Metadata best practices

Metadata helps document your data, allowing users to understand what the data is, how it was created, who created it, and how it may be used. Metadata standards differ among research domains and data types. At the very least, best practices recommend a minimal set of metadata with your datasets.

Why create metadata?

Metadata provides a description of your datasets, contact information for responsible parties, and information about terms of use. All of these pieces of information are typically provided by data producers when sharing data with collaborators and metadata can help formalize this information and link it to your datasets. Metadata may also be required by your funding agency when preparing data for sharing or preservation. It is considered best practice to at least provide a minimal set of metadata for your data products. 

What type of metadata?

Metadata standards have proliferated over the past few decades alongside the proliferation of digital datasets.
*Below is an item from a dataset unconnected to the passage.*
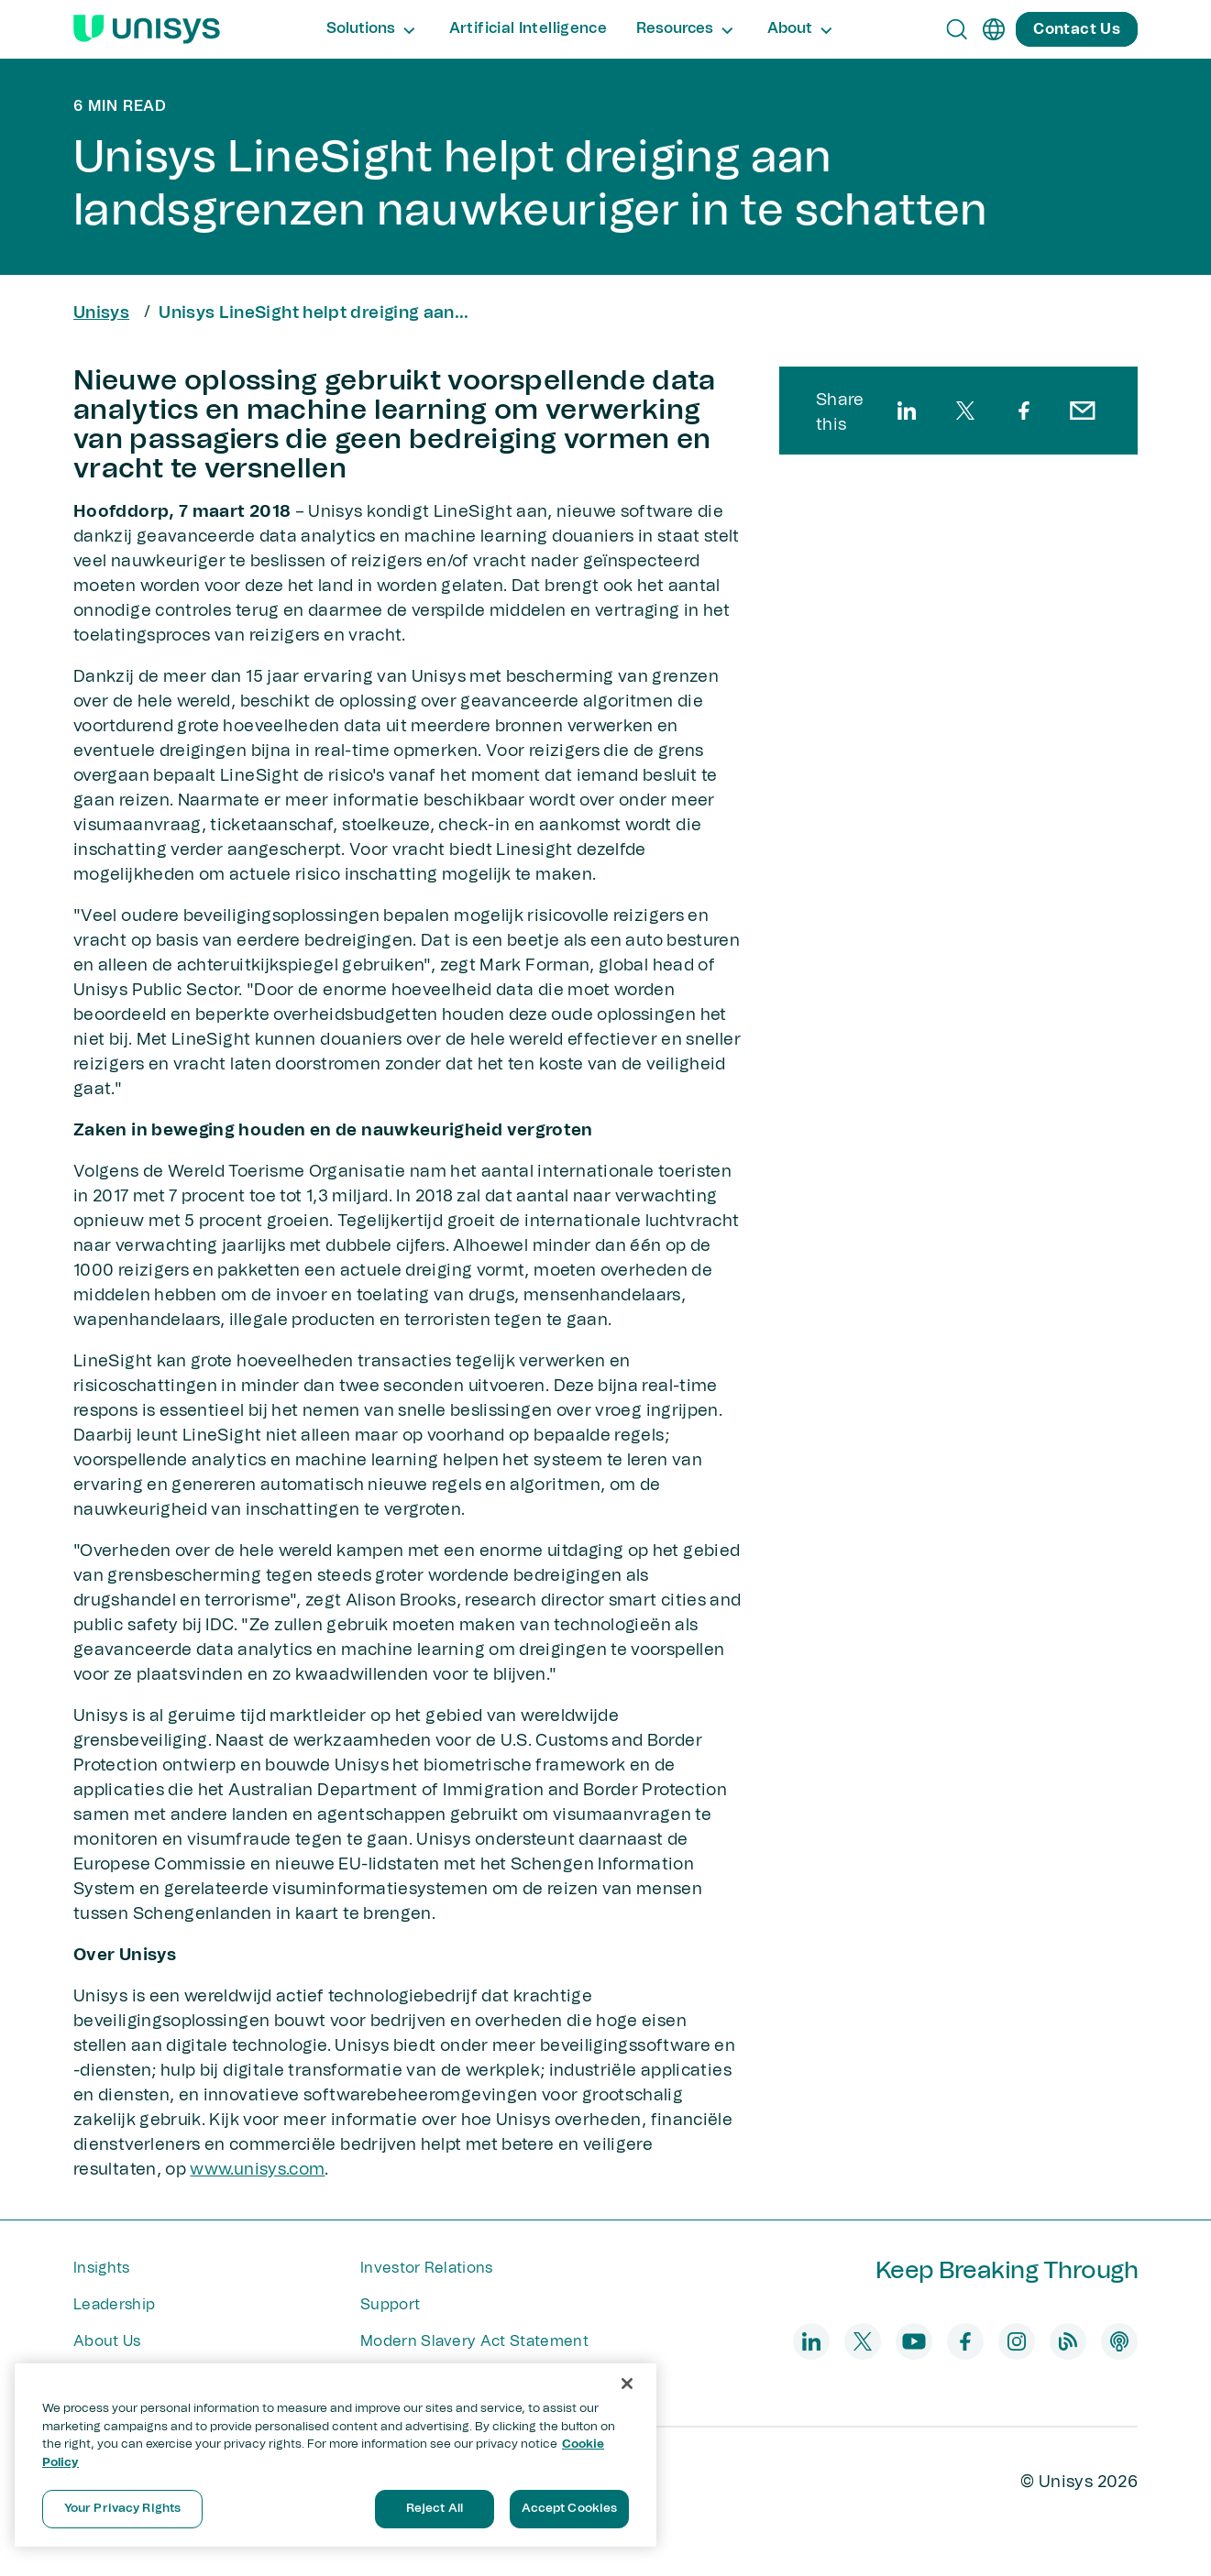 This screenshot has width=1211, height=2576. Describe the element at coordinates (1119, 2341) in the screenshot. I see `[podcast]` at that location.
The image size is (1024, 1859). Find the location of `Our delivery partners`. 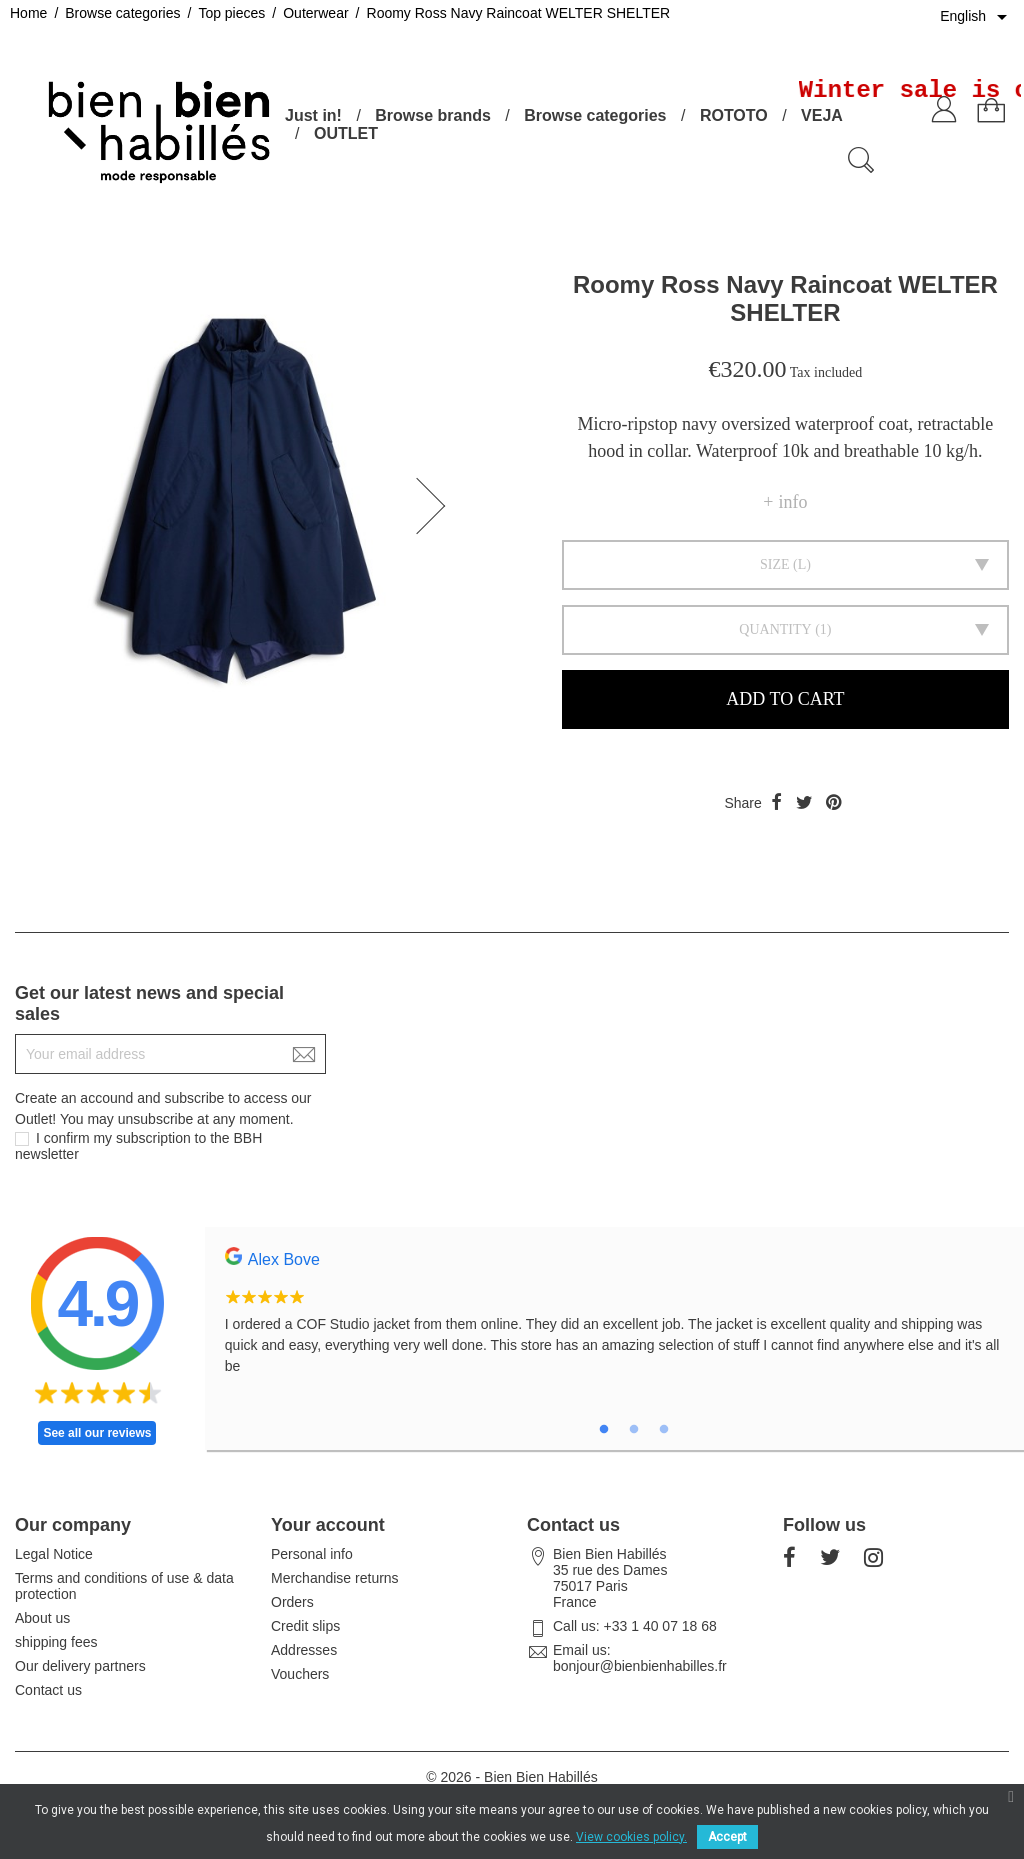 Our delivery partners is located at coordinates (80, 1666).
The number of standards for metadata is now so large and varied that it is not possible to adequately answer the question, "What Type of Metadata?" without understanding the specifics of the data objects in question, the parameters for sharing, and the venue from which the data will be shared. Many research domains, research data repositories, and funding agencies have specific requirements for metadata and data documentation. That said, basic elements that most researchers consider "must-haves" for data documentation have been formalized as elements of most metadata standards.

Dublin Core

The DMSG recommends, at a minimum, using the Dublin Core Metadata Element Set to create metadata for your datasets and data collections. In addition, the DMSG would be happy to work with individual researchers or research groups to identify metadata schema that may meet more specific documentation needs of particular data types.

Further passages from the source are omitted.